Aber der historische Stoff ist so stark, der trägt Llosa sicher ans Ziel. Deshalb kann man den Roman sogar empfehlen. Roger Casement (1864- 1916): Ein großer, starker Ire war das, der zunächst im Dienste Englands stand und sich dann als irischer Nationalist gegen England wandte. Ein Kämpfer gegen den Kolonialismus und für die Menschenrechte. Und homosexuell war er. Das bringt die katholischen Iren noch heute aus der Fassung. Llosa tut so, als habe Casements Persönlichkeit verblüffende Kontraste gehabt. Er tat, was er tun musste. Als Diplomat der Krone war er im Kongo, den Leopold II. von Belgien für sein Privateigentum hielt. Man ist über die Gier der Europäer immer fassungslos, so oft kann man über sie gar nicht lesen. Den Afrikanern, die nicht parierten, wurden Hände und Penis abgehackt. Sein Bericht machte Casement berühmt. Danach war er in Peru, wo eine englische Kautschukfirma die Kinder der Indios ertränkte, um die Eltern zur Arbeit zu zwingen. Bald drängte sich ihm - verblüfft das? - die Frage auf: Wird nicht auch Irland ausgebeutet? Ist nicht auch Irland von den Engländern seiner Seele beraubt worden?

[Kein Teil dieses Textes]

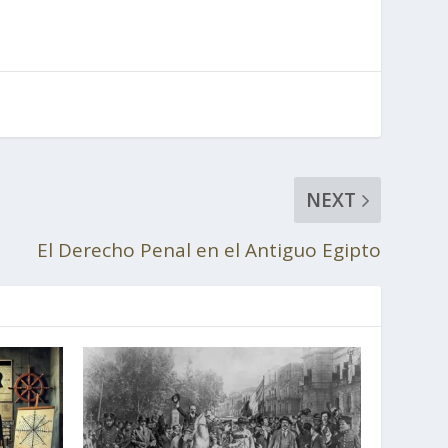
NEXT
El Derecho Penal en el Antiguo Egipto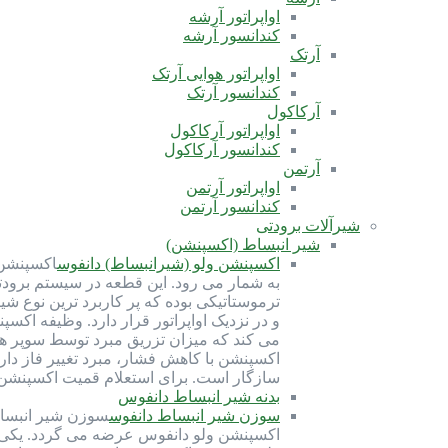
اواپراتور آرشه
کندانسور آرشه
آرتک
اواپراتور هوایی آرتک
کندانسور آرتک
آرکاکول
اواپراتور آرکاکول
کندانسور آرکاکول
آرتمن
اواپراتور آرتمن
کندانسور آرتمن
شیرآلات برودتی
شیر انبساط (اکسپنشن)
اکسپنشن ولو (شیرانبساط) دانفوس
اکسپنشن 
ترموستاتیکی بوده که پر کاربرد ترین نوع ش
و در نزدیک اواپراتور قرار دارد. وظیفه اک
می کند که میزان تزریق مبرد توسط سوپر ه
سازگار است. برای استعلام قمیت اکسپنشن ولو با شماره 91691058-021 تماس بگیرید. کارب
بدنه شیر انبساط دانفوس
سوزن شیر انبساط دانفوس
سوزن شیر انبسا
اکسپنشن ولو دانفوس عرضه می گردد. یکی از 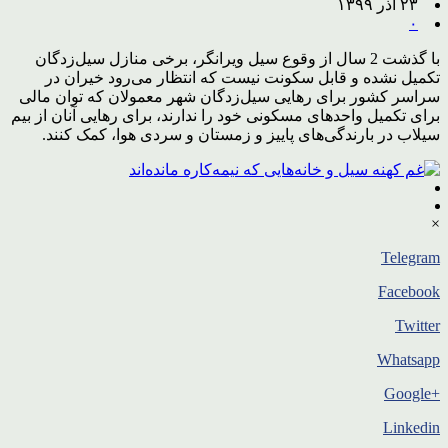
۲۳ آذر ۱۳۹۹
۰
با گذشت 2 سال از وقوع سیل ویرانگر، برخی منازل سیل‌زدگان
تکمیل نشده و قابل سکونت نیست که انتظار می‌رود خیران در
سراسر کشور برای رهایی سیل‌زدگان شهر معمولان که توان مالی
برای تکمیل واحدهای مسکونی خود را ندارند، برای رهایی آنان از بیم
سیلاب در بارندگی‌های پاییز و زمستان و سردی هوا، کمک کنند.
×
Telegram
Facebook
Twitter
Whatsapp
+Google
Linkedin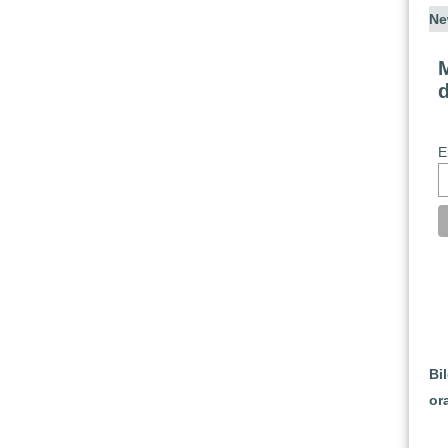
Ne
M
E
Bi
or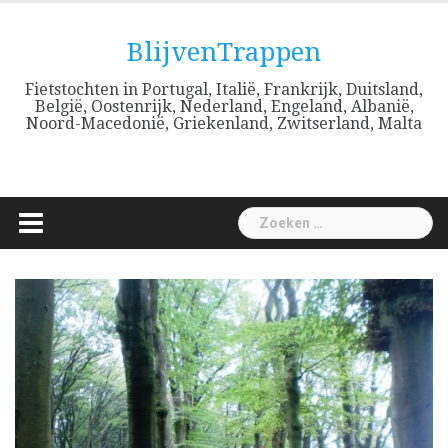
Skip
to
BlijvenTrappen
content
Fietstochten in Portugal, Italië, Frankrijk, Duitsland,
België, Oostenrijk, Nederland, Engeland, Albanië,
Noord-Macedonië, Griekenland, Zwitserland, Malta
Zoeken
naar: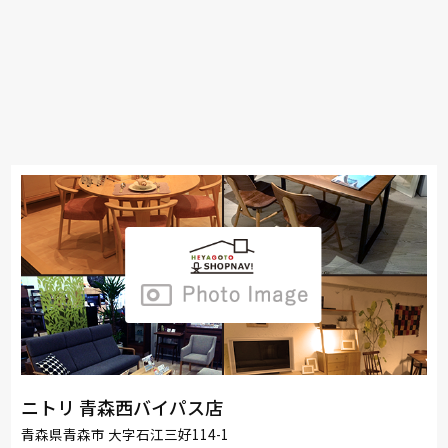
ニトリ 青森西バイパス店
青森県青森市 大字石江三好114-1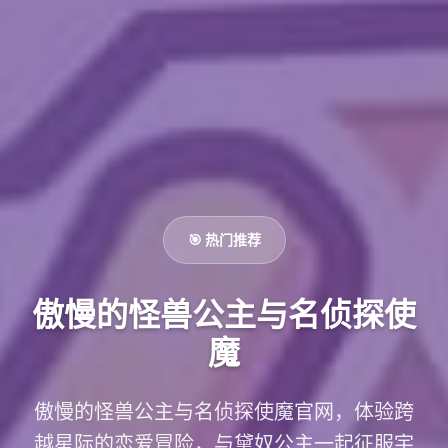
🎯 热门推荐
傲慢的怪兽公主与名侦探使
魔
傲慢的怪兽公主与名侦探使魔官网，体验跨
越星际的恋爱冒险，与黛奴公主一起征服宇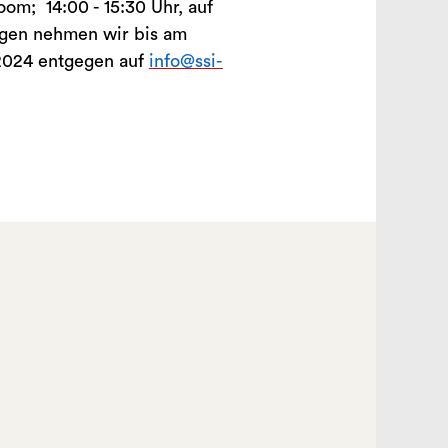
om; 14:00 - 15:30 Uhr, auf
gen nehmen wir bis am
2024 entgegen auf
info@ssi-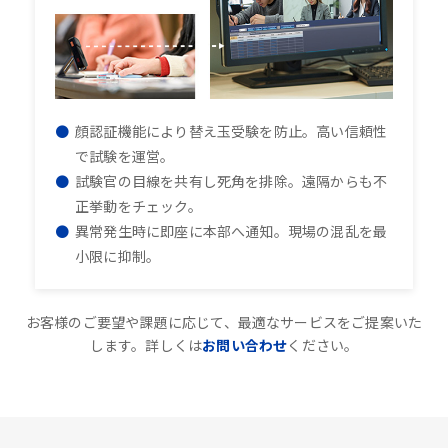
顔認証機能により替え玉受験を防止。高い信頼性
で試験を運営。
試験官の目線を共有し死角を排除。遠隔からも不
正挙動をチェック。
異常発生時に即座に本部へ通知。現場の混乱を最
小限に抑制。
お客様のご要望や課題に応じて、最適なサービスをご提案いた
します。詳しくは
お問い合わせ
ください。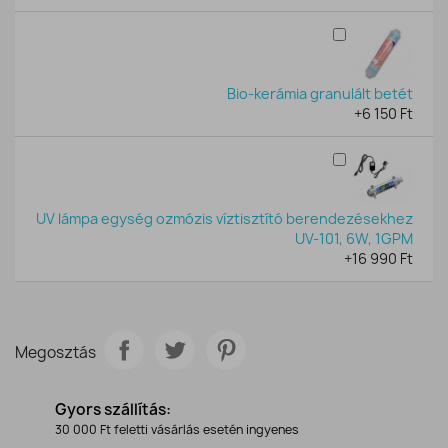
Bio-kerámia granulált betét
+6 150 Ft
UV lámpa egység ozmózis víztisztító berendezésekhez
UV-101, 6W, 1GPM
+16 990 Ft
Megosztás
Gyors szállítás:
30 000 Ft feletti vásárlás esetén ingyenes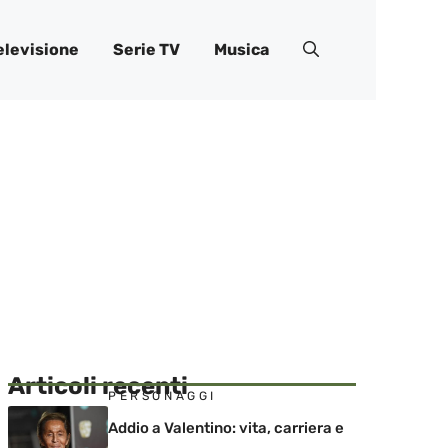
elevisione
Serie TV
Musica
Articoli recenti
PERSONAGGI
Addio a Valentino: vita, carriera e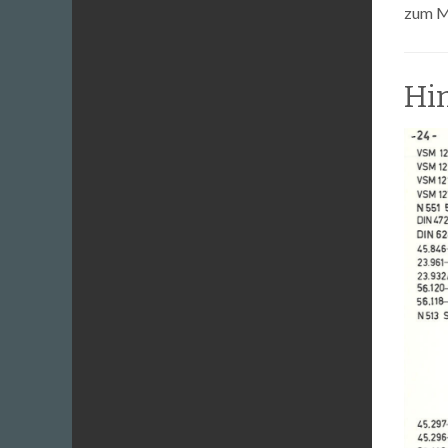
zum M
Hin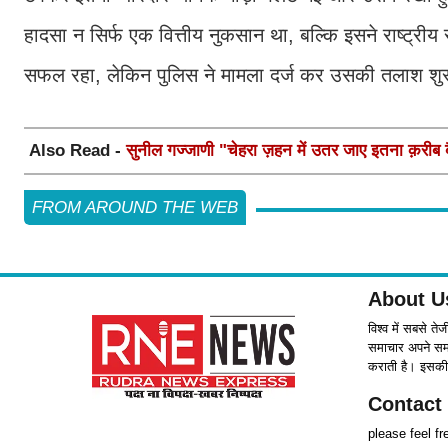
हादसा न सिर्फ एक वित्तीय नुकसान था, बल्कि इसने राष्ट्रीय
सफल रहा, लेकिन पुलिस ने मामला दर्ज कर उसकी तलाश शुर
Also Read -
सुनील गज्जाणी "चेहरा ज़हन में उतर जाए इतना क़रीब बैठ
FROM AROUND THE WEB
About U
विश्व में सबसे ते
समाचार अपने समर्
कराती है। इसकी 
Contact
please feel f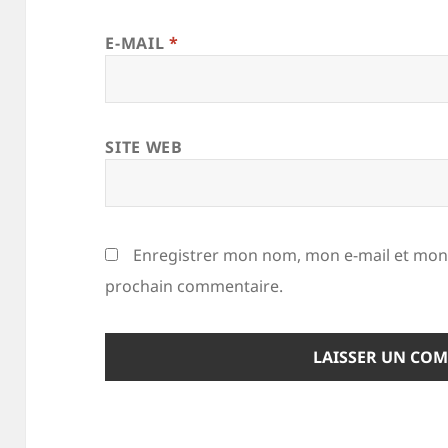
E-MAIL
*
SITE WEB
Enregistrer mon nom, mon e-mail et mon 
prochain commentaire.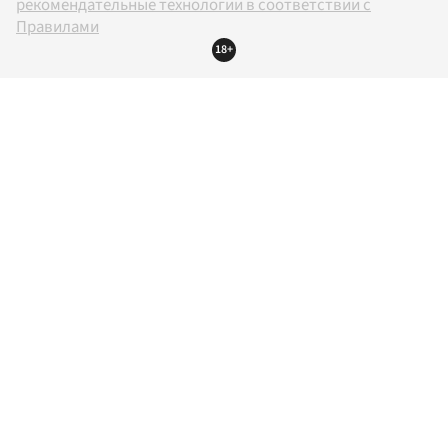
рекомендательные технологии в соответствии с
Правилами
18+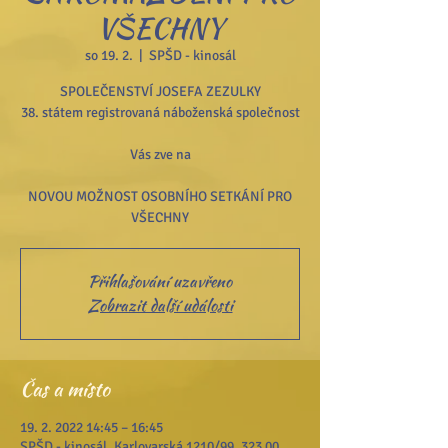
VŠECHNY
so 19. 2.
  |  
SPŠD - kinosál
SPOLEČENSTVÍ JOSEFA ZEZULKY
38. státem registrovaná náboženská společnost
Vás zve na
NOVOU MOŽNOST OSOBNÍHO SETKÁNÍ PRO
VŠECHNY
Přihlašování uzavřeno
Zobrazit další události
Čas a místo
19. 2. 2022 14:45 – 16:45
SPŠD - kinosál, Karlovarská 1210/99, 323 00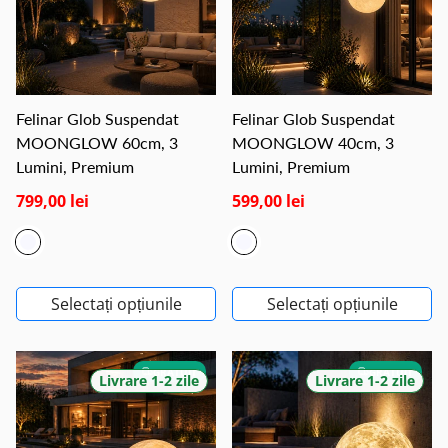
Felinar Glob Suspendat
Felinar Glob Suspendat
MOONGLOW 60cm, 3
MOONGLOW 40cm, 3
Lumini, Premium
Lumini, Premium
799,00 lei
599,00 lei
Selectați opțiunile
Selectați opțiunile
GRATUIT
GRATUIT
Livrare 1-2 zile
Livrare 1-2 zile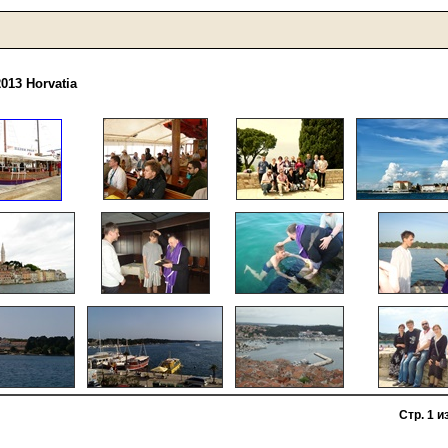
013 Horvatia
Стр. 1 и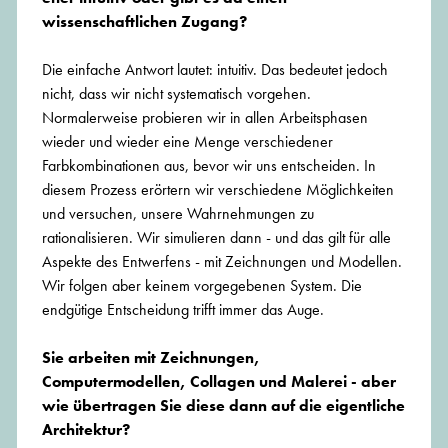
wissenschaftlichen Zugang?
Die einfache Antwort lautet: intuitiv. Das bedeutet jedoch
nicht, dass wir nicht systematisch vorgehen.
Normalerweise probieren wir in allen Arbeitsphasen
wieder und wieder eine Menge verschiedener
Farbkombinationen aus, bevor wir uns entscheiden. In
diesem Prozess erörtern wir verschiedene Möglichkeiten
und versuchen, unsere Wahrnehmungen zu
rationalisieren. Wir simulieren dann - und das gilt für alle
Aspekte des Entwerfens - mit Zeichnungen und Modellen.
Wir folgen aber keinem vorgegebenen System. Die
endgütige Entscheidung trifft immer das Auge.
Sie arbeiten mit Zeichnungen,
Computermodellen, Collagen und Malerei - aber
wie übertragen Sie diese dann auf die eigentliche
Architektur?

In der dritten Etappe seines Lebens beschaffte er in Deutschland Waffen für den irischen Unabhängigkeitskampf und wurde in London zum Tod verurteilt. Dass zum Hochverrat auch noch seine - vielleicht gefälschten - Tagebücher mit homoerotischen Fantasien herumgereicht wurden, nahm dem damals 52-Jährigen die letzte Würde.
Als man ihn aufhängte, bekam er den Tipp, die Luft anzuhalten. Dann stirbt man rascher.
100 Seiten weniger und Herzblut statt Zahlen - alle hätten die Luft angehalten. Dann liest man hungriger.

KURIER-Wertung: **** (von *****)

Gratisbuch: Er kommt, liest und signiert

Mario Vargas Llosa: "Der Traum des Kelten"

Heuer wird ein Llosa 100.000-mal als Wiener Gratisbuch verteilt: "Der Geschichtenerzähler" (1987) über die peruanischen Urwaldindianer. Ein Roman, der schon früh die Umweltzerstörung thematisierte und im Suhrkamp Verlag erschienen ist. Die Aktion des echo medienhauses findet bereits zum zehnten Mal statt, und erstmals wird zeitgleich auch Berlin "Eine Stadt. Ein Buch" sagen und Llosa gratis unter die Leser bringen. Der Peruaner kommt deshalb nach Wien. Am Eröffnungstag, dem 18. Oktober, liest und signiert Vargas Llosa um 19 Uhr in der Fernwärme (Spittelau).